The rub is that we're all terminal. So exactly when do you start withholding life-saving or life-sustaining care?
My father had a stroke. My mother had a lot of difficult medical decisions to make when it happened and we (their six children) helped talk her through my father's wishes, the long-term prognosis, etc. In the end, my father lived just long enough for all his children to get into town (a few days). If my mother had made different decisions, he'd have "lived" many months more hooked to machines and oblivious to it all.
But who should get to make that decision for you?
Very similar experience I had with my parents. I had medical power of attorney for both, as well as a Do Not Resuscitate order. Neither wanted to live confined to a hospital bed or past the point where they couldn't lead a normal life, and made that clear in both documents.
Dad suffered a series of strokes over a three year period and the paralysis eventually got to the point that he started choking on his food. His wishes were respected and rather than have an IV or feeding tube installed, he was allowed to starve to death. Heck of a reward for living to just shy of 80.
Mom was recovering well from a stroke when she had another surgery, shortly after which she went into cardiac arrest. The doctors applied heart paddles and proceeded to shock her back to life, but still no pulse after four minutes. Her partner (not married) tried to get them to stop and let her go, but he was forcefully taken from the room (I was not there). After five minutes her heart started again, but when I next saw her it was clear she had suffered severe brain damage. The doctors violated the DNR even in the presence of someone advocating for her wishes that no extraordinary means be used to preserve her life.
So with respect to that aspect of who decides, YOU do, but only if you go to the trouble of making your wishes known to your children and care givers. Just down the hall from my mother's room was an old gentleman who had evidently not made such declarations, and his family was bitterly divided about letting him pass. Eventually it was decided to let him go, but he somehow revived and went home a few days later. But not before his family had done much hand wringing over his fate, all of which could have been avoided by a clear medical power of attorney.

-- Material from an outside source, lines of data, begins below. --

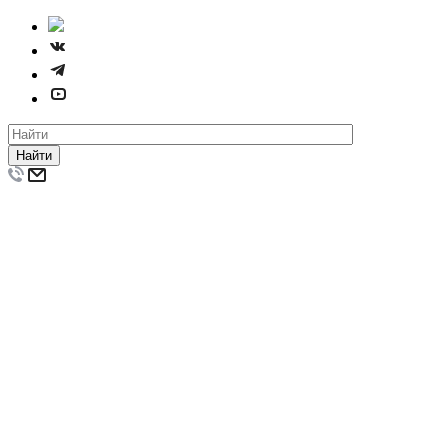
Найти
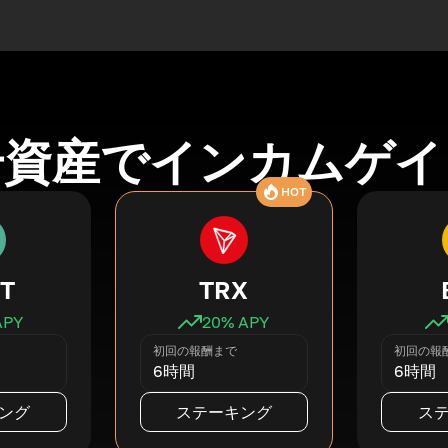
号資産でインカムゲイ
HOT
T
TRX
APY
20
% APY
初回の報酬まで
初回の報
6時間
6時間
ング
ステーキング
ス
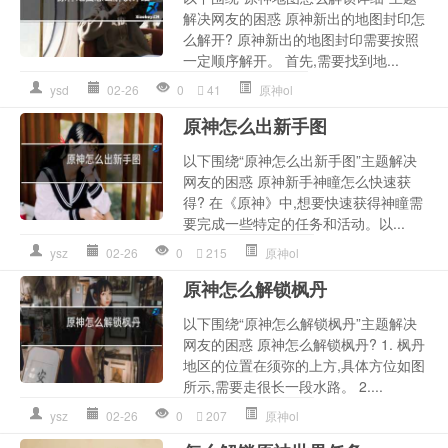
解决网友的困惑 原神新出的地图封印怎
么解开? 原神新出的地图封印需要按照
一定顺序解开。 首先,需要找到地...
ysd
02-26
0
41
原神ol
原神怎么出新手图
以下围绕“原神怎么出新手图”主题解决
网友的困惑 原神新手神瞳怎么快速获
得? 在《原神》中,想要快速获得神瞳需
要完成一些特定的任务和活动。以...
ysz
02-26
0
215
原神ol
原神怎么解锁枫丹
以下围绕“原神怎么解锁枫丹”主题解决
网友的困惑 原神怎么解锁枫丹? 1. 枫丹
地区的位置在须弥的上方,具体方位如图
所示,需要走很长一段水路。 2....
ysz
02-26
0
207
原神ol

As far as who pays, insurance is supposed to spread the cost of claims over all the members of the insurance pool so that no one person suffers financially. But when insurance companies are able to refuse insurance to those with pre-existing conditions or charge outlandish premiums to those with unfavorable genetic make up or family histories, a growing number of people are left uncovered. As are people that refuse to purchase health insurance, regardless of their ability to pay either the premiums or medical bills. The ACA was supposed to sort all this out, but the central tenant of making the pool as wide as possible to impose the minimum financial burden on everyone has been distorted by political wrangling, we're still a nation where significant numbers of people do not have health insurance.
And as to cost/benefit, some doctors are very frank when asked if the treatment has significant chances of improving the patient's quality of life. Others hide behind their Hippocratic oath and play super hero, causing great pain and suffering as a result. In my parent's case, the super heroes involved succeeded in causing long, lingering, painful deaths that lasted about three years from the onset of the first stroke. All that could have been avoided with sane Death With Dignity options as directed by a Medical Power of Attorney and enforced by a caring family member or advocate.